[WHAT THE EXERCISE ASKS]: If the records below hold pictures, omit them, and print exactly the lines from the first line through the line containing "Изработен от здрава", inclusive.

··· ENTRIES PROVIDED

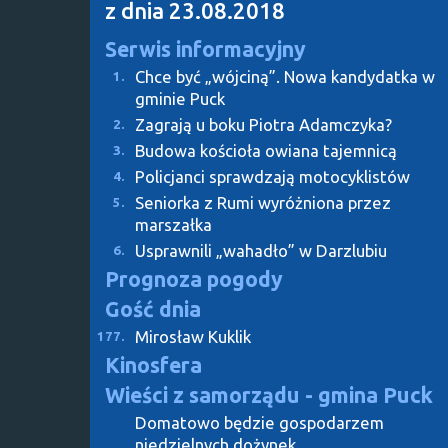
z dnia 23.08.2018
Serwis informacyjny
Chce być „wójciną”. Nowa kandydatka w
1.
gminie Puck
Zagrają u boku Piotra Adamczyka?
2.
Budowa kościoła owiana tajemnicą
3.
Policjanci sprawdzają motocyklistów
4.
Seniorka z Rumi wyróżniona przez
5.
marszałka
Usprawnili „wahadło” w Darzlubiu
6.
Prognoza pogody
Gość dnia
Mirosław Kuklik
177.
Kinosfera
Wieści z samorządu - gmina Puck
Domatowo będzie gospodarzem
niedzielnych dożynek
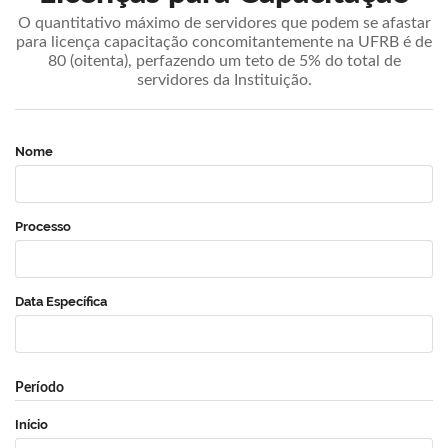
O quantitativo máximo de servidores que podem se afastar
para licença capacitação concomitantemente na UFRB é de
80 (oitenta), perfazendo um teto de 5% do total de
servidores da Instituição.
Nome
Processo
Data Específica
Período
Início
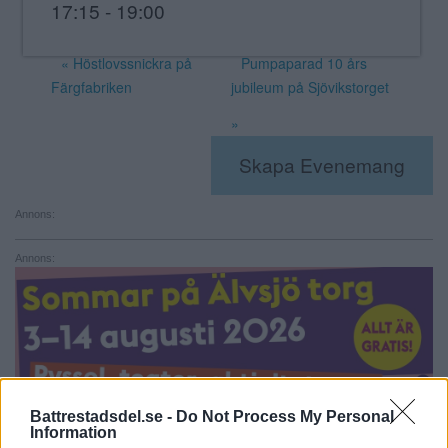
17:15 - 19:00
«
Höstlovssnickra på
Pumpaparad 10 års
Färgfabriken
jubileum på Sjövikstorget
»
Skapa Evenemang
Annons:
Annons:
Battrestadsdel.se -
Do Not Process My Personal
Information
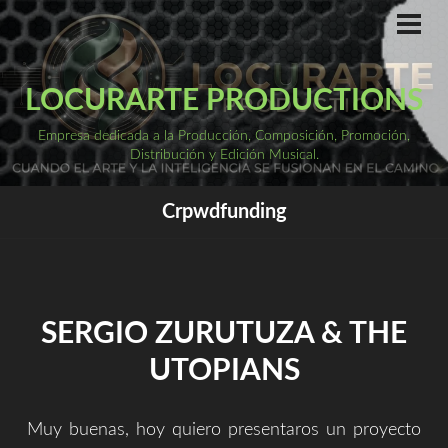
Saltar
al
ME
PRI
contenido
LOCURARTE PRODUCTIONS
Empresa dedicada a la Producción, Composición, Promoción,
Distribución y Edición Musical.
Crpwdfunding
SERGIO ZURUTUZA & THE
UTOPIANS
Muy buenas, hoy quiero presentaros un proyecto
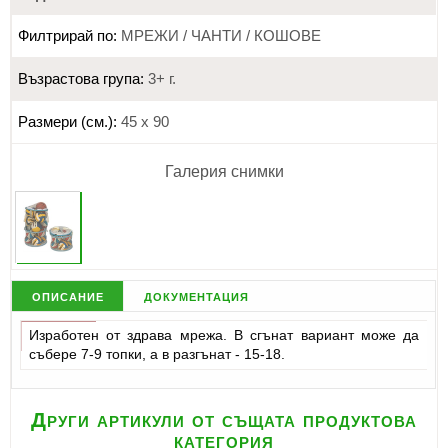
Филтрирай по:
МРЕЖИ / ЧАНТИ / КОШОВЕ
Възрастова група:
3+ г.
Размери (см.):
45 х 90
Галерия снимки
описание
документация
Изработен от здрава мрежа. В сгънат вариант може да
събере 7-9 топки, а в разгънат - 15-18.
Други артикули от същата продуктова
категория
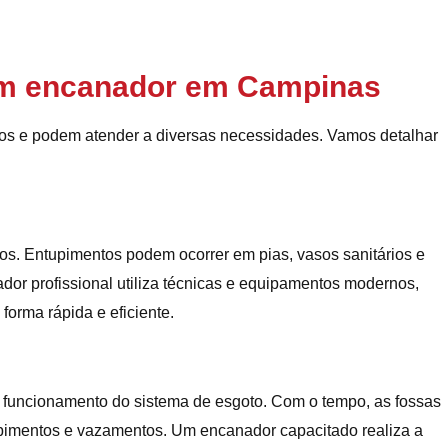
 um encanador em Campinas
os e podem atender a diversas necessidades. Vamos detalhar
os. Entupimentos podem ocorrer em pias, vasos sanitários e
dor profissional utiliza técnicas e equipamentos modernos,
forma rápida e eficiente.
m funcionamento do sistema de esgoto. Com o tempo, as fossas
imentos e vazamentos. Um encanador capacitado realiza a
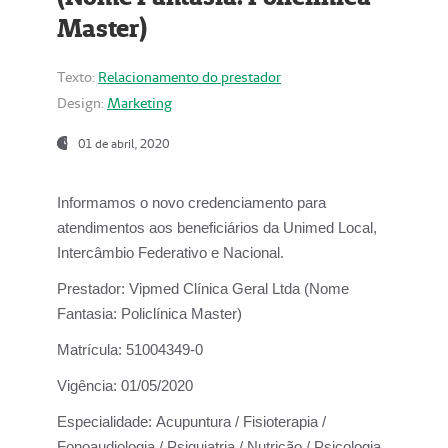
Master)
Texto:
Relacionamento do prestador
Design:
Marketing
01 de abril, 2020
Informamos o novo credenciamento para
atendimentos aos beneficiários da
Unimed Local,
Intercâmbio Federativo e Nacional.
Prestador:
Vipmed Clínica Geral Ltda (Nome
Fantasia: Policlínica Master)
Matrícula:
51004349-0
Vigência:
01/05/2020
Especialidade:
Acupuntura / Fisioterapia /
Fonoaudiologia / Psiquiatria / Nutrição / Psicologia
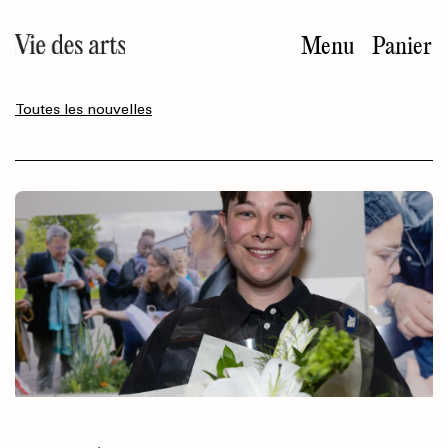
Aller
au
Menu
Panier
contenu
principal
Toutes les nouvelles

······

[TASK OUTPUT]:
z dnia 23.08.2018
Serwis informacyjny
Chce być „wójciną”. Nowa kandydatka w
1.
gminie Puck
Zagrają u boku Piotra Adamczyka?
2.
Budowa kościoła owiana tajemnicą
3.
Policjanci sprawdzają motocyklistów
4.
Seniorka z Rumi wyróżniona przez
5.
marszałka
Usprawnili „wahadło” w Darzlubiu
6.
Prognoza pogody
Gość dnia
Mirosław Kuklik
177.
Kinosfera
Wieści z samorządu - gmina Puck
Domatowo będzie gospodarzem
niedzielnych dożynek
O quantitativo máximo de servidores que podem se afastar
para licença capacitação concomitantemente na UFRB é de
80 (oitenta), perfazendo um teto de 5% do total de
servidores da Instituição.
Nome
Processo
Data Específica
Período
Início
17:15 - 19:00
«
Höstlovssnickra på
Pumpaparad 10 års
Färgfabriken
jubileum på Sjövikstorget
»
Skapa Evenemang
Annons:
Annons:
Battrestadsdel.se -
Do Not Process My Personal
Information
Saltar
al
ME
PRI
contenido
LOCURARTE PRODUCTIONS
Empresa dedicada a la Producción, Composición, Promoción,
Distribución y Edición Musical.
Crpwdfunding
SERGIO ZURUTUZA & THE
UTOPIANS
Muy buenas, hoy quiero presentaros un proyecto
Филтрирай по:
МРЕЖИ / ЧАНТИ / КОШОВЕ
Възрастова група:
3+ г.
Размери (см.):
45 х 90
Галерия снимки
описание
документация
Изработен от здрава мрежа. В сгънат вариант може да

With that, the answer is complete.